Urbanpromo 2020 per le città accessibili

Urbanpromo è l’evento che mette al centro del dibattito la città e i territori con: progetti, iniziative, proposte e obiettivi di sviluppo.

4 novembre 2020

Abbiamo chiesto all’architetto Iginio Rossi, Consigliere di amministrazione di URBIT e Coordinatore del Programma INU “Città accessibili a tutti”, di raccontarci come è nata e come si è sviluppata l’iniziativa e quali sono i temi e gli appuntamenti dell’edizione di quest’anno sul tema dell’accessibilità.
 
“Urbanpromo è cresciuta, si è modificata e si è aggiornata lungo un percorso durato 17 anni ma una caratteristica è rimasta dall’inizio immutata: la manifestazione accoglie il confronto tra soggetti-attori eterognei contribuendo alla definizione di quel quadro articolato e complesso necessario alla vita di città e territori nonché alla loro sostenibilità e qualità che purtroppo il Paese non riesce a diffondere.
 
Urbanpromo prende forma sulla base delle riflessioni di studiosi, enti territoriali, istituzioni finanziarie, soggetti privati, su quali siano i principali elementi di innovazione e quali le maggiori difficoltà e gli effetti negativi sul territorio degli interventi di trasformazione urbana che dall’inizio del 2000 si manifestano sempre più frequentemente anche in Italia.

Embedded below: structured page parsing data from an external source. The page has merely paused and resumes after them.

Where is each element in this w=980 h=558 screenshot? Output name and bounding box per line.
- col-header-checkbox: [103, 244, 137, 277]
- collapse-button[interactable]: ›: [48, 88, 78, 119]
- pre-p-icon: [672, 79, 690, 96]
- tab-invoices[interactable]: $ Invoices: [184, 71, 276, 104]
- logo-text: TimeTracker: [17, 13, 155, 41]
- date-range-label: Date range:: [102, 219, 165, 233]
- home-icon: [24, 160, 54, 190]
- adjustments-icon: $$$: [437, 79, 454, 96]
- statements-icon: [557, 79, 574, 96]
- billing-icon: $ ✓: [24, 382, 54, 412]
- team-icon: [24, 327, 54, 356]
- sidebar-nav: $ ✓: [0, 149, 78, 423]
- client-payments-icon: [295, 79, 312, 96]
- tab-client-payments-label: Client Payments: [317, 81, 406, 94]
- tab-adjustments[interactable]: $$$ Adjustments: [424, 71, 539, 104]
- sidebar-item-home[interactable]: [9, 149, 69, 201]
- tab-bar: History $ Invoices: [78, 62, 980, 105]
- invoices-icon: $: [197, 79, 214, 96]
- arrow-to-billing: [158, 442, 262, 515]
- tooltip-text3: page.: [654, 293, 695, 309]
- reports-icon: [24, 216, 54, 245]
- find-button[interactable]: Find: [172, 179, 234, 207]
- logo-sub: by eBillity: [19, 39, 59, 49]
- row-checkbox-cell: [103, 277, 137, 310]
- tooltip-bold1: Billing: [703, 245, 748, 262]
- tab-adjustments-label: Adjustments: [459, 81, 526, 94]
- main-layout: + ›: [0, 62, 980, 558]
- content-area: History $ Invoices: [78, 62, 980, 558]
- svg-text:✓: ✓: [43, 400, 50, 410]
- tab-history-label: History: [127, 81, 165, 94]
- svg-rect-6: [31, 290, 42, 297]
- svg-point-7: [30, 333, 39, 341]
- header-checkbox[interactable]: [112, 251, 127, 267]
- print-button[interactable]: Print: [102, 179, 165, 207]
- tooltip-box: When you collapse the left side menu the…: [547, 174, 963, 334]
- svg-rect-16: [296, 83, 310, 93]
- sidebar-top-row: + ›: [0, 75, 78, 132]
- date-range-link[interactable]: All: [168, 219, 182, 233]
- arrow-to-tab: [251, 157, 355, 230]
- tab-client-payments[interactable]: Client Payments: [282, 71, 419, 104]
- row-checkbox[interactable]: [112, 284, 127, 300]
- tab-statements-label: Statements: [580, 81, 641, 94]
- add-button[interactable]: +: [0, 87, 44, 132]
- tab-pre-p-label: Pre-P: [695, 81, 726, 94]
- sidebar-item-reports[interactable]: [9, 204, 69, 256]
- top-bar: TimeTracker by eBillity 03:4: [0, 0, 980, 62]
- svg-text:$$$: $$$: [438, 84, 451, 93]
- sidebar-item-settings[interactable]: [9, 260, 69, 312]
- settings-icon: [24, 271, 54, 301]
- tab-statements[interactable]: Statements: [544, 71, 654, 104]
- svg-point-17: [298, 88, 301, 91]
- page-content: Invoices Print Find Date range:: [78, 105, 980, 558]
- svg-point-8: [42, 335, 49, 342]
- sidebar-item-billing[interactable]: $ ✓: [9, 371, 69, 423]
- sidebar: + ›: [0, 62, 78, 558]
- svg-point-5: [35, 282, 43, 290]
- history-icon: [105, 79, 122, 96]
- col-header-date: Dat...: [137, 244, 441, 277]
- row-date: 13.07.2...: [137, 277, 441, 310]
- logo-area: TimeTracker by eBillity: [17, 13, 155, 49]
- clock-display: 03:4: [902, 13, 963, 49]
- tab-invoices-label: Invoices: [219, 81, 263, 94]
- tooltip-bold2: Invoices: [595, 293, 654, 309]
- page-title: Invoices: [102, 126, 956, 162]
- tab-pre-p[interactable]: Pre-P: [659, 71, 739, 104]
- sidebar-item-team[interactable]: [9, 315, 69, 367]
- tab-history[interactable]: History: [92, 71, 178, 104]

Nel 2004 si tiene a Venezia, nell’ambito della V Rassegna Nazionale di Urbanistica programmata dall’INU, l’iniziativa sperimentale denominata Urbanpromo, sottotitolata “Città trasformazioni investimenti”, in cui si invitano le amministrazioni comunali e i promotori privati a presentare congiuntamente le loro iniziative.

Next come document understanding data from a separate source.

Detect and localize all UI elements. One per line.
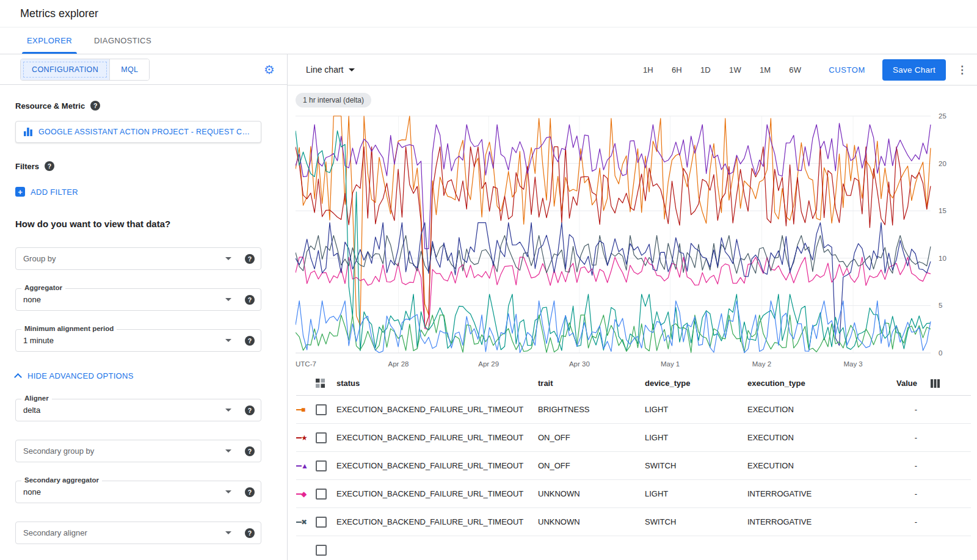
range-1h-button[interactable]: 1H <box>634 62 663 78</box>
svg-text:10: 10 <box>939 255 946 262</box>
bar-chart-icon <box>23 128 33 136</box>
range-6h-button[interactable]: 6H <box>663 62 691 78</box>
table-row-partial[interactable] <box>296 536 971 560</box>
svg-text:May 2: May 2 <box>752 360 771 368</box>
configuration-tab[interactable]: CONFIGURATION <box>21 59 109 80</box>
cell-trait: ON_OFF <box>538 433 645 442</box>
series-marker-icon: ✖ <box>296 518 316 526</box>
metric-selector-button[interactable]: GOOGLE ASSISTANT ACTION PROJECT - REQUES… <box>15 121 261 143</box>
add-filter-label: ADD FILTER <box>31 187 78 197</box>
help-icon[interactable]: ? <box>245 254 255 264</box>
help-icon[interactable]: ? <box>245 487 255 497</box>
interval-chip: 1 hr interval (delta) <box>296 93 371 107</box>
chart-panel: Line chart 1H 6H 1D 1W 1M 6W CUSTOM Save… <box>288 54 977 560</box>
help-icon[interactable]: ? <box>245 405 255 415</box>
group-by-value: Group by <box>23 254 225 263</box>
help-icon[interactable]: ? <box>45 161 54 171</box>
cell-value: - <box>874 405 917 414</box>
chevron-down-icon <box>225 298 231 301</box>
table-row[interactable]: ■ EXECUTION_BACKEND_FAILURE_URL_TIMEOUT … <box>296 396 971 424</box>
view-data-question: How do you want to view that data? <box>15 219 261 229</box>
table-row[interactable]: ★ EXECUTION_BACKEND_FAILURE_URL_TIMEOUT … <box>296 424 971 452</box>
row-checkbox[interactable] <box>316 545 327 556</box>
chart-type-label: Line chart <box>306 65 343 75</box>
range-custom-button[interactable]: CUSTOM <box>820 62 874 78</box>
cell-device-type: LIGHT <box>645 489 747 498</box>
cell-status: EXECUTION_BACKEND_FAILURE_URL_TIMEOUT <box>336 405 538 414</box>
mql-tab[interactable]: MQL <box>109 59 149 80</box>
resource-metric-label: Resource & Metric ? <box>15 101 261 111</box>
tab-explorer[interactable]: EXPLORER <box>16 27 83 54</box>
svg-text:Apr 28: Apr 28 <box>388 360 409 368</box>
kebab-menu-icon[interactable]: ⋮ <box>957 64 967 76</box>
cell-status: EXECUTION_BACKEND_FAILURE_URL_TIMEOUT <box>336 489 538 498</box>
col-execution-type: execution_type <box>747 379 874 388</box>
svg-text:15: 15 <box>939 207 946 214</box>
cell-execution-type: EXECUTION <box>747 405 874 414</box>
secondary-aggregator-label: Secondary aggregator <box>21 476 102 484</box>
row-checkbox[interactable] <box>316 460 327 471</box>
cell-status: EXECUTION_BACKEND_FAILURE_URL_TIMEOUT <box>336 461 538 470</box>
secondary-group-by-select[interactable]: Secondary group by ? <box>15 440 261 462</box>
aggregator-label: Aggregator <box>21 284 65 291</box>
series-marker-icon: ■ <box>296 406 316 413</box>
cell-device-type: SWITCH <box>645 517 747 526</box>
columns-icon[interactable] <box>931 379 971 388</box>
table-row[interactable]: ▲ EXECUTION_BACKEND_FAILURE_URL_TIMEOUT … <box>296 452 971 480</box>
minimum-alignment-period-value: 1 minute <box>23 336 225 345</box>
secondary-aligner-select[interactable]: Secondary aligner ? <box>15 522 261 544</box>
row-checkbox[interactable] <box>316 432 327 443</box>
aligner-label: Aligner <box>21 395 52 402</box>
range-1w-button[interactable]: 1W <box>720 62 750 78</box>
cell-trait: ON_OFF <box>538 461 645 470</box>
cell-trait: BRIGHTNESS <box>538 405 645 414</box>
page-title: Metrics explorer <box>20 7 98 20</box>
series-marker-icon: ★ <box>296 434 316 442</box>
row-checkbox[interactable] <box>316 489 327 500</box>
help-icon[interactable]: ? <box>90 101 100 111</box>
save-chart-button[interactable]: Save Chart <box>882 59 946 81</box>
table-row[interactable]: ✖ EXECUTION_BACKEND_FAILURE_URL_TIMEOUT … <box>296 508 971 536</box>
cell-value: - <box>874 461 917 470</box>
tab-diagnostics[interactable]: DIAGNOSTICS <box>83 27 162 54</box>
cell-device-type: SWITCH <box>645 461 747 470</box>
cell-value: - <box>874 489 917 498</box>
range-1m-button[interactable]: 1M <box>750 62 780 78</box>
resource-metric-text: Resource & Metric <box>15 101 85 111</box>
add-filter-button[interactable]: + ADD FILTER <box>15 187 261 197</box>
gear-icon[interactable]: ⚙ <box>264 64 275 76</box>
secondary-aligner-value: Secondary aligner <box>23 528 225 537</box>
help-icon[interactable]: ? <box>245 446 255 456</box>
cell-execution-type: EXECUTION <box>747 433 874 442</box>
hide-advanced-options-toggle[interactable]: HIDE ADVANCED OPTIONS <box>15 371 261 380</box>
group-by-select[interactable]: Group by ? <box>15 247 261 270</box>
chevron-down-icon <box>225 339 231 342</box>
cell-status: EXECUTION_BACKEND_FAILURE_URL_TIMEOUT <box>336 517 538 526</box>
chart-type-dropdown[interactable]: Line chart <box>306 65 355 75</box>
row-checkbox[interactable] <box>316 517 327 528</box>
line-chart[interactable]: 0510152025UTC-7Apr 28Apr 29Apr 30May 1Ma… <box>296 110 967 371</box>
app-header: Metrics explorer <box>0 0 977 27</box>
secondary-aggregator-value: none <box>23 487 225 496</box>
help-icon[interactable]: ? <box>245 295 255 305</box>
range-1d-button[interactable]: 1D <box>691 62 720 78</box>
secondary-aggregator-select[interactable]: Secondary aggregator none ? <box>15 481 261 503</box>
series-marker-icon: ◆ <box>296 490 316 498</box>
aggregator-select[interactable]: Aggregator none ? <box>15 288 261 311</box>
row-checkbox[interactable] <box>316 404 327 415</box>
col-trait: trait <box>538 379 645 388</box>
help-icon[interactable]: ? <box>245 528 255 538</box>
aligner-select[interactable]: Aligner delta ? <box>15 399 261 421</box>
config-form: Resource & Metric ? GOOGLE ASSISTANT ACT… <box>0 85 287 544</box>
help-icon[interactable]: ? <box>245 336 255 346</box>
range-6w-button[interactable]: 6W <box>780 62 810 78</box>
svg-text:Apr 30: Apr 30 <box>569 360 590 368</box>
svg-text:0: 0 <box>939 349 942 357</box>
configuration-panel: CONFIGURATION MQL ⚙ Resource & Metric ? … <box>0 54 288 560</box>
toggle-all-series-icon[interactable] <box>316 379 336 388</box>
main-content: CONFIGURATION MQL ⚙ Resource & Metric ? … <box>0 54 977 560</box>
cell-device-type: LIGHT <box>645 405 747 414</box>
table-row[interactable]: ◆ EXECUTION_BACKEND_FAILURE_URL_TIMEOUT … <box>296 480 971 508</box>
table-header: status trait device_type execution_type … <box>296 371 971 396</box>
minimum-alignment-period-select[interactable]: Minimum alignment period 1 minute ? <box>15 329 261 352</box>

La gestione di Urbanpromo viene affidata a Urbit – Urbanistica Italiana, società che era stata costituita nei primi anni del 2000 quale braccio operativo dell’INU per l’organizzazione di eventi.
Il positivo esito dell’iniziativa sperimentale induce l’INU a ripetere l’esperienza, conferendole periodicità annuale. La manifestazione ha trovato sede in diverse città ricercando sinergie con le amministrazioni locali più disponibili, Venezia, Bologna, Torino e Milano.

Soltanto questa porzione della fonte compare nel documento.